Provided data
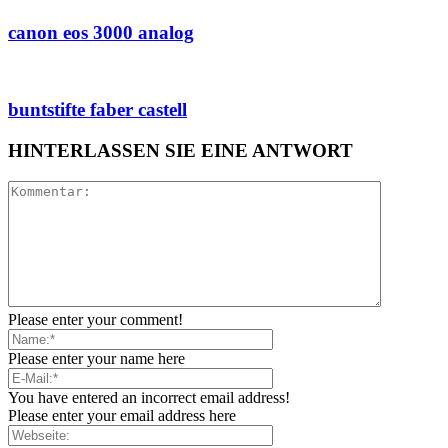
canon eos 3000 analog
buntstifte faber castell
HINTERLASSEN SIE EINE ANTWORT
Please enter your comment!
Please enter your name here
You have entered an incorrect email address!
Please enter your email address here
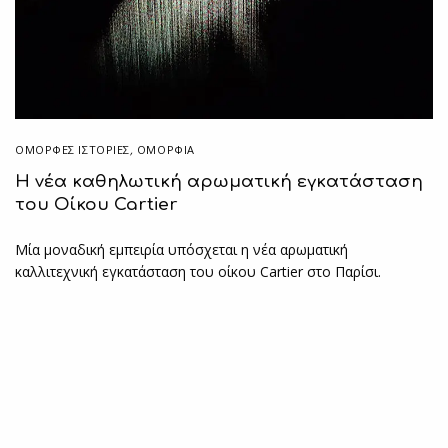
ΌΜΟΡΦΕΣ ΙΣΤΟΡΊΕΣ
,
ΟΜΟΡΦΙΑ
Η νέα καθηλωτική αρωματική εγκατάσταση
του Οίκου Cartier
Μία μοναδική εμπειρία υπόσχεται η νέα αρωματική
καλλιτεχνική εγκατάσταση του οίκου Cartier στο Παρίσι.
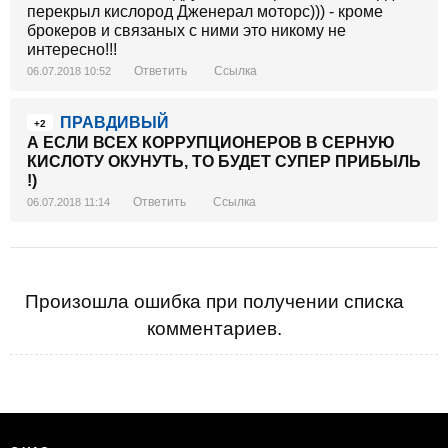
перекрыл кислород Дженерал моторс))) - кроме
брокеров и связаных с ними это никому не
интересно!!!
Ответить
Ссылка
06.07.2018 10:52
ПРАВДИВЫЙ
+2
А ЕСЛИ ВСЕХ КОРРУПЦИОНЕРОВ В СЕРНУЮ
КИСЛОТУ ОКУНУТЬ, ТО БУДЕТ СУПЕР ПРИБЫЛЬ
!)
Ответить
Ссылка
06.07.2018 11:14
Произошла ошибка при получении списка
комментариев.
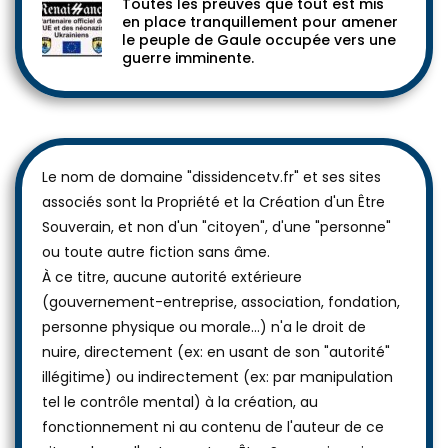
Toutes les preuves que tout est mis
en place tranquillement pour amener
le peuple de Gaule occupée vers une
guerre imminente.
Le nom de domaine "dissidencetv.fr" et ses sites
associés sont la Propriété et la Création d'un Être
Souverain, et non d'un "citoyen", d'une "personne"
ou toute autre fiction sans âme.
À ce titre, aucune autorité extérieure
(gouvernement-entreprise, association, fondation,
personne physique ou morale...) n'a le droit de
nuire, directement (ex: en usant de son "autorité"
illégitime) ou indirectement (ex: par manipulation
tel le contrôle mental) à la création, au
fonctionnement ni au contenu de l'auteur de ce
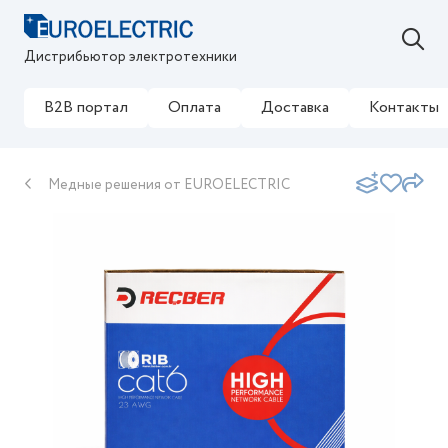
Дистрибьютор электротехники
B2B портал
Оплата
Доставка
Контакты
Медные решения от EUROELECTRIC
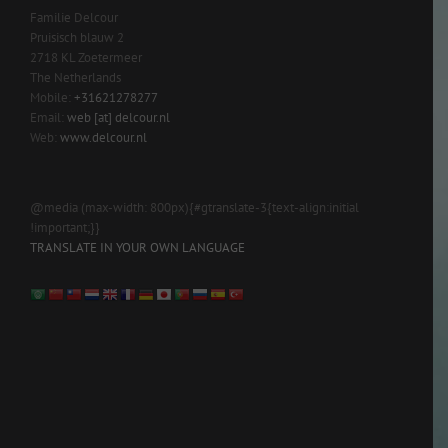
Familie Delcour
Pruisisch blauw 2
2718 KL Zoetermeer
The Netherlands
Mobile:
+31621278277
Email:
web [at] delcour.nl
Web:
www.delcour.nl
@media (max-width: 800px){#gtranslate-3{text-align:initial
!important;}}
TRANSLATE IN YOUR OWN LANGUAGE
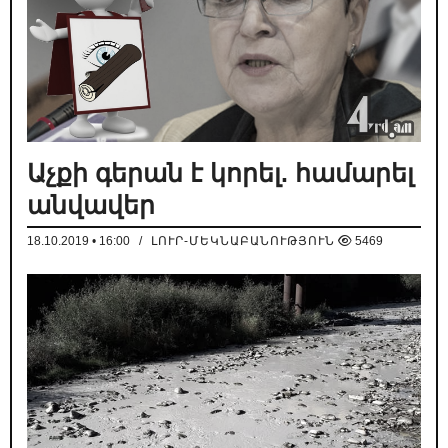
Աչքի գերան է կորել. համարել
անվավեր
18.10.2019 • 16:00
/
ԼՈՒՐ-ՄԵԿՆԱԲԱՆՈՒԹՅՈՒՆ
5469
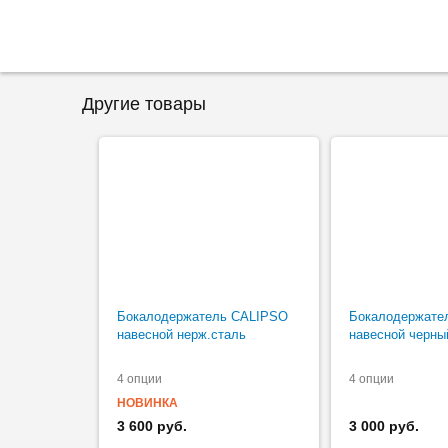
Другие товары
Бокалодержатель CALIPSO
Бокалодержате
навесной нерж.сталь
навесной черны
4 опции
4 опции
НОВИНКА
3 600 руб.
3 000 руб.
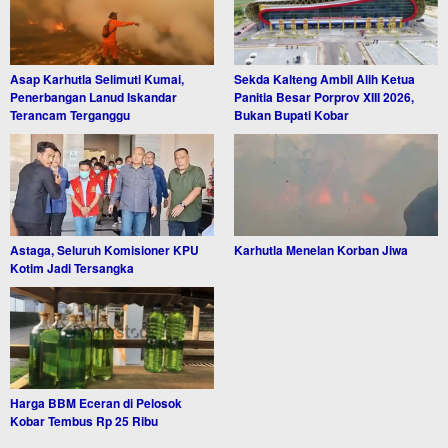
Asap Karhutla Selimuti Kumai,
Sekda Kalteng Ambil Alih Ketua
Penerbangan Lanud Iskandar
Panitia Besar Porprov XIII 2026,
Terancam Terganggu
Bukan Bupati Kobar
Astaga, Seluruh Komisioner KPU
Karhutla Menelan Korban Jiwa
Kotim Jadi Tersangka
Harga BBM Eceran di Pelosok
Kobar Tembus Rp 25 Ribu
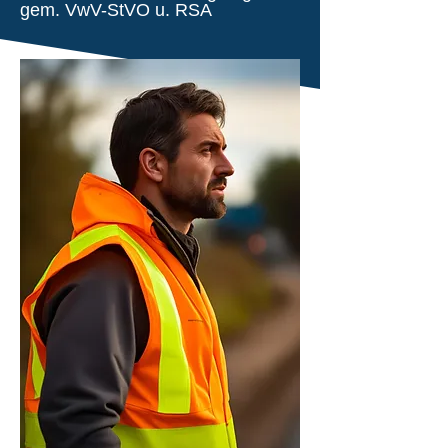
gem. VwV-StVO u. RSA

What is needed
Repeat the data verbatim, excluding all pictures.

Response to this exercise
canon eos 3000 analog
buntstifte faber castell
HINTERLASSEN SIE EINE ANTWORT
Please enter your comment!
Please enter your name here
You have entered an incorrect email address!
Please enter your email address here
ΌΜΟΡΦΕΣ ΙΣΤΟΡΊΕΣ
,
ΟΜΟΡΦΙΑ
Η νέα καθηλωτική αρωματική εγκατάσταση
του Οίκου Cartier
Μία μοναδική εμπειρία υπόσχεται η νέα αρωματική
καλλιτεχνική εγκατάσταση του οίκου Cartier στο Παρίσι.
перекрыл кислород Дженерал моторс))) - кроме
брокеров и связаных с ними это никому не
интересно!!!
Ответить
Ссылка
06.07.2018 10:52
ПРАВДИВЫЙ
+2
А ЕСЛИ ВСЕХ КОРРУПЦИОНЕРОВ В СЕРНУЮ
КИСЛОТУ ОКУНУТЬ, ТО БУДЕТ СУПЕР ПРИБЫЛЬ
!)
Ответить
Ссылка
06.07.2018 11:14
Произошла ошибка при получении списка
комментариев.
Toutes les preuves que tout est mis
en place tranquillement pour amener
le peuple de Gaule occupée vers une
guerre imminente.
Le nom de domaine "dissidencetv.fr" et ses sites
associés sont la Propriété et la Création d'un Être
Souverain, et non d'un "citoyen", d'une "personne"
ou toute autre fiction sans âme.
À ce titre, aucune autorité extérieure
(gouvernement-entreprise, association, fondation,
personne physique ou morale...) n'a le droit de
nuire, directement (ex: en usant de son "autorité"
illégitime) ou indirectement (ex: par manipulation
tel le contrôle mental) à la création, au
fonctionnement ni au contenu de l'auteur de ce
Дистрибьютор электротехники
B2B портал
Оплата
Доставка
Контакты
Медные решения от EUROELECTRIC
Familie Delcour
Pruisisch blauw 2
2718 KL Zoetermeer
The Netherlands
Mobile:
+31621278277
Email:
web [at] delcour.nl
Web:
www.delcour.nl
@media (max-width: 800px){#gtranslate-3{text-align:initial
!important;}}
TRANSLATE IN YOUR OWN LANGUAGE
Աչքի գերան է կորել. համարել
անվավեր
18.10.2019 • 16:00
/
ԼՈՒՐ-ՄԵԿՆԱԲԱՆՈՒԹՅՈՒՆ
5469
Другие товары
Бокалодержатель CALIPSO
Бокалодержате
навесной нерж.сталь
навесной черны
4 опции
4 опции
НОВИНКА
3 600 руб.
3 000 руб.
Asap Karhutla Selimuti Kumai,
Sekda Kalteng Ambil Alih Ketua
Penerbangan Lanud Iskandar
Panitia Besar Porprov XIII 2026,
Terancam Terganggu
Bukan Bupati Kobar
Astaga, Seluruh Komisioner KPU
Karhutla Menelan Korban Jiwa
Kotim Jadi Tersangka
Harga BBM Eceran di Pelosok
Kobar Tembus Rp 25 Ribu
gem. VwV-StVO u. RSA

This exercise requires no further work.